** Opening EXERCISE INPUT block **

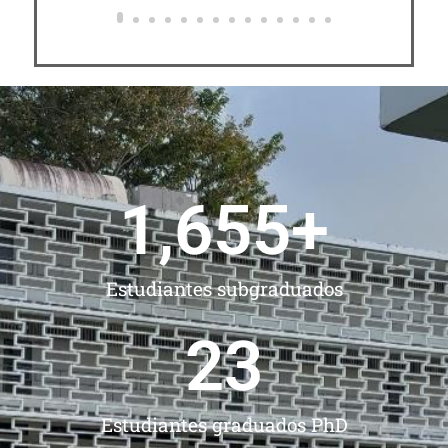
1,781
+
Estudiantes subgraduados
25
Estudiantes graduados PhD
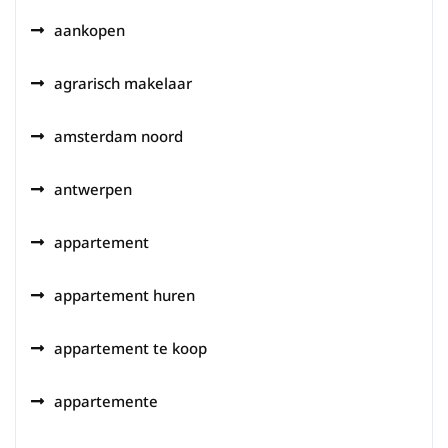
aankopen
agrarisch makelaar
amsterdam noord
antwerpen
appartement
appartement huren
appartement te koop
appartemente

** Closing EXERCISE INPUT block **

* **EXERCISE AIM**: Write the lines above out again exactly, excluding every picture.

* **RESULT OF THIS EXERCISE**:
1,781
+
Estudiantes subgraduados
25
Estudiantes graduados PhD
aankopen
agrarisch makelaar
amsterdam noord
antwerpen
appartement
appartement huren
appartement te koop
appartemente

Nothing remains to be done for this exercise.